=== WHAT YOU ARE ASKED TO DO ===
Write the listing out again, exactly as it reads below.
########################################
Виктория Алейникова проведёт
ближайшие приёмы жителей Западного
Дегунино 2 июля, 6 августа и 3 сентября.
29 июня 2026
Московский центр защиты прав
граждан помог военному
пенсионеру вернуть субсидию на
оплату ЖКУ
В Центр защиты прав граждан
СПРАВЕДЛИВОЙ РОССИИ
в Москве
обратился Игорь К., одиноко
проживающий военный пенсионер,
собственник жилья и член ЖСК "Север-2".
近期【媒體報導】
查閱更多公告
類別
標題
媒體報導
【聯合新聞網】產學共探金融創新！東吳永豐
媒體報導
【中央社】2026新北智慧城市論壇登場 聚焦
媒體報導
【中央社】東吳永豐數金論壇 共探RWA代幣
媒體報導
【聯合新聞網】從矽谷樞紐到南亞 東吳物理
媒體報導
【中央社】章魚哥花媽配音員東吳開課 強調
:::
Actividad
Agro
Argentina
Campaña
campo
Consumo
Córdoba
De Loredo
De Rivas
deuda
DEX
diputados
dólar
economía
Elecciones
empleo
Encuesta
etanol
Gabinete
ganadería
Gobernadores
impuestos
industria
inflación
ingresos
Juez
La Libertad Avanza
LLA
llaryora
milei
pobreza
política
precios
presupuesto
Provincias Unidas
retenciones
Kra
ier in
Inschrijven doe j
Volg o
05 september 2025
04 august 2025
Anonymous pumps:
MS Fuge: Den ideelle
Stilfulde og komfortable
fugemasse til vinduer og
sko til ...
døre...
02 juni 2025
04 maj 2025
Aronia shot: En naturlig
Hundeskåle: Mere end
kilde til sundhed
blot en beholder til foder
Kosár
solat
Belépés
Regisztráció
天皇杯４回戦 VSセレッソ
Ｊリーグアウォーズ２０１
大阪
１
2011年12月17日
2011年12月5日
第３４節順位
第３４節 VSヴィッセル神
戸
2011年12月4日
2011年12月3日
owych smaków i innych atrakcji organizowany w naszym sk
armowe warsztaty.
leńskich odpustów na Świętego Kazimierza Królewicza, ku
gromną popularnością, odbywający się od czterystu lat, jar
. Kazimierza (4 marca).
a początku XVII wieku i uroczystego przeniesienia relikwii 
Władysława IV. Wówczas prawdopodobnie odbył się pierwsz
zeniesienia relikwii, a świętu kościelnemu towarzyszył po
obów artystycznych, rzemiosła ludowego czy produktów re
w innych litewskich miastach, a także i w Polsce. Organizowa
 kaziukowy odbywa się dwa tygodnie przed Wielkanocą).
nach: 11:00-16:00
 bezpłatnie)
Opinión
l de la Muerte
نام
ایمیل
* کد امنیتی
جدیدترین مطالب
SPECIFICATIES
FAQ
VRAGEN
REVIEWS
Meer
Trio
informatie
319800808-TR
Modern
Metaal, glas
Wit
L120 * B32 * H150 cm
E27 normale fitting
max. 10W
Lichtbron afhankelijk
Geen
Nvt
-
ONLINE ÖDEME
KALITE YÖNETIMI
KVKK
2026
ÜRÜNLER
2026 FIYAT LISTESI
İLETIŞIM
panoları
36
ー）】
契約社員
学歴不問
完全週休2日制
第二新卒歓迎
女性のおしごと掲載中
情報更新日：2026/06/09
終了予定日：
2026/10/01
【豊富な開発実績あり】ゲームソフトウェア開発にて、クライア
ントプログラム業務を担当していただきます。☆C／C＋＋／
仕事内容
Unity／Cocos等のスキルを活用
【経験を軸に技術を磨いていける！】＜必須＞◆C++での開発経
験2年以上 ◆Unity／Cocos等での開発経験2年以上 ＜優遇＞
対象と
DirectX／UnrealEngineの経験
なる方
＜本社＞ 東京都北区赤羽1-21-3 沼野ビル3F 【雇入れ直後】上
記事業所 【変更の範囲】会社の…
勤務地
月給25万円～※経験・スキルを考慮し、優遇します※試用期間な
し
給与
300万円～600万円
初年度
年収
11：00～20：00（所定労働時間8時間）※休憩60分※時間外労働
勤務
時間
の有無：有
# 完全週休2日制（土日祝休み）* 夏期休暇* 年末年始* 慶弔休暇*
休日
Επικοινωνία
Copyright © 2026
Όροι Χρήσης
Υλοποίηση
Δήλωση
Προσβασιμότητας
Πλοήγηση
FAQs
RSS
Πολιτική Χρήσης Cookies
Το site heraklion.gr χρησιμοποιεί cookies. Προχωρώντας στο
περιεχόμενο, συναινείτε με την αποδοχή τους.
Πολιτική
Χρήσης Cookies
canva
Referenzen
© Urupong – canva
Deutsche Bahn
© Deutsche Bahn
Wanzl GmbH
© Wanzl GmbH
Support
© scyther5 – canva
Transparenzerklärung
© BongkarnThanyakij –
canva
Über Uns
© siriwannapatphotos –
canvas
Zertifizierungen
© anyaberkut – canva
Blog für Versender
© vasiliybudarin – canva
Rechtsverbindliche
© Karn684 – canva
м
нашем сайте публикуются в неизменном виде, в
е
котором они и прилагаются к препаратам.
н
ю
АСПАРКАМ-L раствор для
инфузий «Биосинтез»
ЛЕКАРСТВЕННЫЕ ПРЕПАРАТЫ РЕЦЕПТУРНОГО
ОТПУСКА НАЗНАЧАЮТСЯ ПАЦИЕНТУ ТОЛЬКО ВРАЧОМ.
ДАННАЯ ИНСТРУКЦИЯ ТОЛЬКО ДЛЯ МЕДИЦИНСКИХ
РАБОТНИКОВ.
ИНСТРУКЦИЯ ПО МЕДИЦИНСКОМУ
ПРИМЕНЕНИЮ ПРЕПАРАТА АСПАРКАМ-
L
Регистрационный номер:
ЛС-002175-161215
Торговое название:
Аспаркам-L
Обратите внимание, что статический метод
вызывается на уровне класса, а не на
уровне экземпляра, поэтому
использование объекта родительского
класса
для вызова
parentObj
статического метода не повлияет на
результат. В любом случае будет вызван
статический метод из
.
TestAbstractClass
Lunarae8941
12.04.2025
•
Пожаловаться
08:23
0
########################################
=== YOUR RESPONSE ===
Виктория Алейникова проведёт
ближайшие приёмы жителей Западного
Дегунино 2 июля, 6 августа и 3 сентября.
29 июня 2026
Московский центр защиты прав
граждан помог военному
пенсионеру вернуть субсидию на
оплату ЖКУ
В Центр защиты прав граждан
СПРАВЕДЛИВОЙ РОССИИ
в Москве
обратился Игорь К., одиноко
проживающий военный пенсионер,
собственник жилья и член ЖСК "Север-2".
近期【媒體報導】
查閱更多公告
類別
標題
媒體報導
【聯合新聞網】產學共探金融創新！東吳永豐
媒體報導
【中央社】2026新北智慧城市論壇登場 聚焦
媒體報導
【中央社】東吳永豐數金論壇 共探RWA代幣
媒體報導
【聯合新聞網】從矽谷樞紐到南亞 東吳物理
媒體報導
【中央社】章魚哥花媽配音員東吳開課 強調
:::
Actividad
Agro
Argentina
Campaña
campo
Consumo
Córdoba
De Loredo
De Rivas
deuda
DEX
diputados
dólar
economía
Elecciones
empleo
Encuesta
etanol
Gabinete
ganadería
Gobernadores
impuestos
industria
inflación
ingresos
Juez
La Libertad Avanza
LLA
llaryora
milei
pobreza
política
precios
presupuesto
Provincias Unidas
retenciones
Kra
ier in
Inschrijven doe j
Volg o
05 september 2025
04 august 2025
Anonymous pumps:
MS Fuge: Den ideelle
Stilfulde og komfortable
fugemasse til vinduer og
sko til ...
døre...
02 juni 2025
04 maj 2025
Aronia shot: En naturlig
Hundeskåle: Mere end
kilde til sundhed
blot en beholder til foder
Kosár
solat
Belépés
Regisztráció
天皇杯４回戦 VSセレッソ
Ｊリーグアウォーズ２０１
大阪
１
2011年12月17日
2011年12月5日
第３４節順位
第３４節 VSヴィッセル神
戸
2011年12月4日
2011年12月3日
owych smaków i innych atrakcji organizowany w naszym sk
armowe warsztaty.
leńskich odpustów na Świętego Kazimierza Królewicza, ku
gromną popularnością, odbywający się od czterystu lat, jar
. Kazimierza (4 marca).
a początku XVII wieku i uroczystego przeniesienia relikwii 
Władysława IV. Wówczas prawdopodobnie odbył się pierwsz
zeniesienia relikwii, a świętu kościelnemu towarzyszył po
obów artystycznych, rzemiosła ludowego czy produktów re
w innych litewskich miastach, a także i w Polsce. Organizowa
 kaziukowy odbywa się dwa tygodnie przed Wielkanocą).
nach: 11:00-16:00
 bezpłatnie)
Opinión
l de la Muerte
نام
ایمیل
* کد امنیتی
جدیدترین مطالب
SPECIFICATIES
FAQ
VRAGEN
REVIEWS
Meer
Trio
informatie
319800808-TR
Modern
Metaal, glas
Wit
L120 * B32 * H150 cm
E27 normale fitting
max. 10W
Lichtbron afhankelijk
Geen
Nvt
-
ONLINE ÖDEME
KALITE YÖNETIMI
KVKK
2026
ÜRÜNLER
2026 FIYAT LISTESI
İLETIŞIM
panoları
36
ー）】
契約社員
学歴不問
完全週休2日制
第二新卒歓迎
女性のおしごと掲載中
情報更新日：2026/06/09
終了予定日：
2026/10/01
【豊富な開発実績あり】ゲームソフトウェア開発にて、クライア
ントプログラム業務を担当していただきます。☆C／C＋＋／
仕事内容
Unity／Cocos等のスキルを活用
【経験を軸に技術を磨いていける！】＜必須＞◆C++での開発経
験2年以上 ◆Unity／Cocos等での開発経験2年以上 ＜優遇＞
対象と
DirectX／UnrealEngineの経験
なる方
＜本社＞ 東京都北区赤羽1-21-3 沼野ビル3F 【雇入れ直後】上
記事業所 【変更の範囲】会社の…
勤務地
月給25万円～※経験・スキルを考慮し、優遇します※試用期間な
し
給与
300万円～600万円
初年度
年収
11：00～20：00（所定労働時間8時間）※休憩60分※時間外労働
勤務
時間
の有無：有
# 完全週休2日制（土日祝休み）* 夏期休暇* 年末年始* 慶弔休暇*
休日
Επικοινωνία
Copyright © 2026
Όροι Χρήσης
Υλοποίηση
Δήλωση
Προσβασιμότητας
Πλοήγηση
FAQs
RSS
Πολιτική Χρήσης Cookies
Το site heraklion.gr χρησιμοποιεί cookies. Προχωρώντας στο
περιεχόμενο, συναινείτε με την αποδοχή τους.
Πολιτική
Χρήσης Cookies
canva
Referenzen
© Urupong – canva
Deutsche Bahn
© Deutsche Bahn
Wanzl GmbH
© Wanzl GmbH
Support
© scyther5 – canva
Transparenzerklärung
© BongkarnThanyakij –
canva
Über Uns
© siriwannapatphotos –
canvas
Zertifizierungen
© anyaberkut – canva
Blog für Versender
© vasiliybudarin – canva
Rechtsverbindliche
© Karn684 – canva
м
нашем сайте публикуются в неизменном виде, в
е
котором они и прилагаются к препаратам.
н
ю
АСПАРКАМ-L раствор для
инфузий «Биосинтез»
ЛЕКАРСТВЕННЫЕ ПРЕПАРАТЫ РЕЦЕПТУРНОГО
ОТПУСКА НАЗНАЧАЮТСЯ ПАЦИЕНТУ ТОЛЬКО ВРАЧОМ.
ДАННАЯ ИНСТРУКЦИЯ ТОЛЬКО ДЛЯ МЕДИЦИНСКИХ
РАБОТНИКОВ.
ИНСТРУКЦИЯ ПО МЕДИЦИНСКОМУ
ПРИМЕНЕНИЮ ПРЕПАРАТА АСПАРКАМ-
L
Регистрационный номер:
ЛС-002175-161215
Торговое название:
Аспаркам-L
Обратите внимание, что статический метод
вызывается на уровне класса, а не на
уровне экземпляра, поэтому
использование объекта родительского
класса
для вызова
parentObj
статического метода не повлияет на
результат. В любом случае будет вызван
статический метод из
.
TestAbstractClass
Lunarae8941
12.04.2025
•
Пожаловаться
08:23
0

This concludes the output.